While Pet Chat usually focuses on household pets, as a lover of all animals I couldn’t ignore the horrible plight of downed cows that has been all over the news these past few weeks. In light of this situation, I wanted to shed some light on the topic.
For those of you who haven’t heard, a shocking investigation by The Humane Society of the United States revealed the mistreatment of “downed” dairy cows – those who are too sick or injured to walk – at a Southern California slaughter plant. An undercover video showed plant workers showing complete indifference for the pain they caused as they repeatedly forced downed animals onto their feet and into the slaughter house. In the video, workers are seen kicking cows, ramming them with the blades of a forklift, jabbing them in the eyes, and applying painful electrical shocks in attempts to force these sick or injured animals to walk to slaughter.

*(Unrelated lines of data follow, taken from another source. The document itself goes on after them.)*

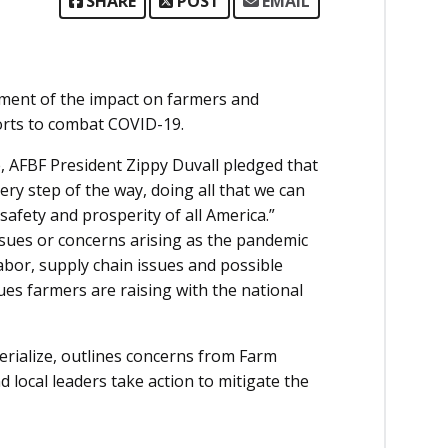
SHARE
POST
EMAIL
sment of the impact on farmers and
forts to combat COVID-19.
e, AFBF President Zippy Duvall pledged that
ery step of the way, doing all that we can
safety and prosperity of all America.”
ssues or concerns arising as the pandemic
labor, supply chain issues and possible
ues farmers are raising with the national
erialize, outlines concerns from Farm
local leaders take action to mitigate the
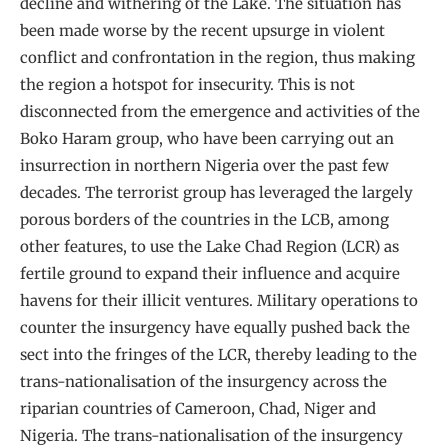
decline and withering of the Lake. The situation has
been made worse by the recent upsurge in violent
conflict and confrontation in the region, thus making
the region a hotspot for insecurity. This is not
disconnected from the emergence and activities of the
Boko Haram group, who have been carrying out an
insurrection in northern Nigeria over the past few
decades. The terrorist group has leveraged the largely
porous borders of the countries in the LCB, among
other features, to use the Lake Chad Region (LCR) as
fertile ground to expand their influence and acquire
havens for their illicit ventures. Military operations to
counter the insurgency have equally pushed back the
sect into the fringes of the LCR, thereby leading to the
trans-nationalisation of the insurgency across the
riparian countries of Cameroon, Chad, Niger and
Nigeria. The trans-nationalisation of the insurgency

Aside from the horrible cruelty inflicted on these animals, there is evidence that downed cattle may be at higher risk of contamination with food-borne pathogens such as E. coli and Salmonella, as well as the pathogens that cause mad cow disease and intestinal anthrax. This information finally prompted action: the largest recall of meat in American history. The Westland/Hallmark Meat Company issued a full recall of more than 143 million pounds of beef produced over the last two years, including 37 million pounds that went to school-lunch programs.

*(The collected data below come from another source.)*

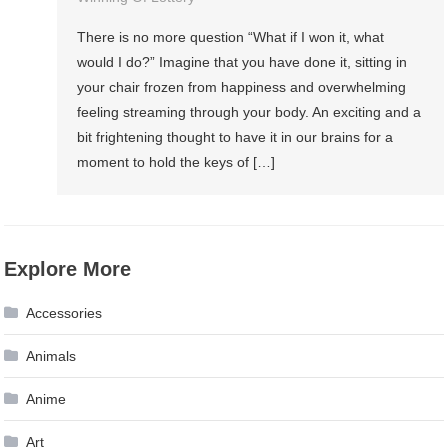
There is no more question “What if I won it, what
would I do?” Imagine that you have done it, sitting in
your chair frozen from happiness and overwhelming
feeling streaming through your body. An exciting and a
bit frightening thought to have it in our brains for a
moment to hold the keys of […]
Explore More
Accessories
Animals
Anime
Art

The Humane Society’s undercover investigation has brought to light the cruelties that can occur in the dairy industry, an industry in which consumers are usually kept in the dark as to the conditions in which animals are raised.
There are about nine million dairy cows in the United States. The majority of these animals typically aren’t living on rolling green pastures – as we are often led to believe – but rather are confined indoors, often in tiny stalls.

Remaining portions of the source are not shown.